Ode to Rineke Dijkstra
Originally published by Gertrude Contemporary, Melbourne, for their Missing Links: Odes to the Absent program


Rineke Dijkstra, I See A Woman Crying (Weeping Woman), 2009, 3 channel HD video, 12 minutes.Courtesy of the artist and Marian Goodman Gallery, New York, London and Paris; and Galerie Max Hetzler, Berlin

I’ve always loved other people's description of artworks, and I miss the museum experience of eavesdropping upon people's discussions of works, often preferencing that over my own knowledge and experience of the art being looked upon.
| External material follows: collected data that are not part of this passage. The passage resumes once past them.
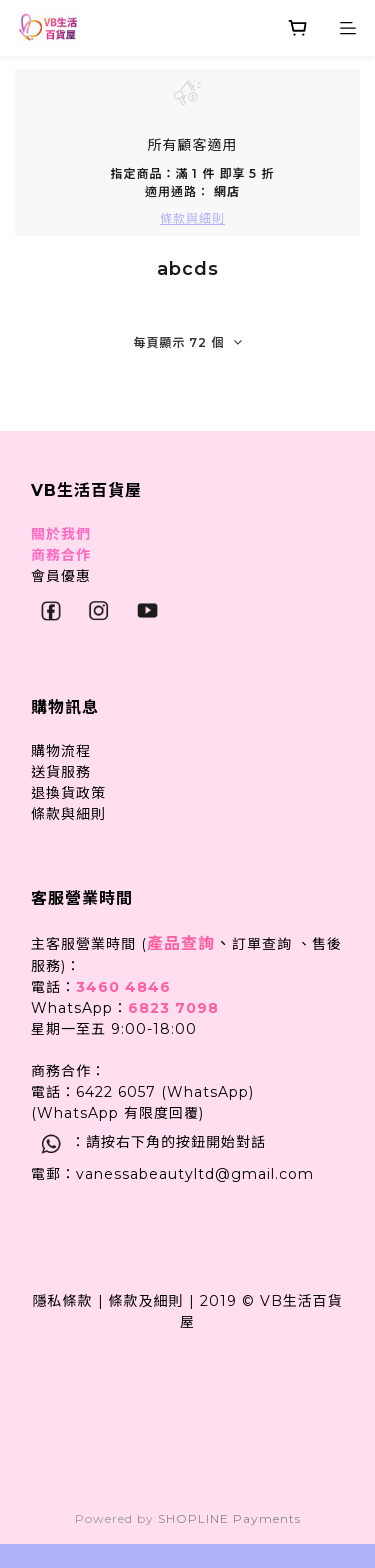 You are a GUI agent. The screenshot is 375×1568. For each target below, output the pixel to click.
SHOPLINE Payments (229, 1518)
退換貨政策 (68, 793)
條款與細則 (68, 814)
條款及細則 (146, 1301)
Rineke Dijkstra’s I See A Woman Crying (Weeping Woman), 2009, which I saw at the Stedelijk Museum Amsterdam in 2017, acts as the perfect stand-in for Pablo Picasso’s Weeping Woman. Dijkstra’s video examines the 1937 painting, yet Dijkstra herself preferences the audience and their interpretation, rather than including the painting within her frame. A group of schoolchildren describe and convey what they are experiencing whilst looking at the painting through the prism of their own lives. 'I think she was at a wedding and she stole the cake' remarks one. We are left with totally unguarded descriptions, often comical, absurd and tragic ideas around why the woman in the painting is in fact crying, reinforced within the peer group through the repetition and redistribution of ideas.

Dijkstra’s video installation is a microcosm of our collective and social engagement with art, the reality of the work of art defying the artist’s intent once it enters a public sphere, and to the means that we interpret through social and cultural contexts. This work is a reminder of the broader communal inclusivity of artistic engagement. It touches upon my own excitement of experiencing art and wanting so desperately to communicate those encounters with others.

Engaging with culture in isolation through these mediated forms that now feel like an extension of myself – software as prosthesis – I See A Woman Crying (Weeping Woman) exists like an umbrella through these online encounters. It reminds that our participation with art is not solely our own; it is indebted to others, individually and socially. This work makes me want to be out there looking and hearing and experiencing the stuff, along with all the others, who are doing the same.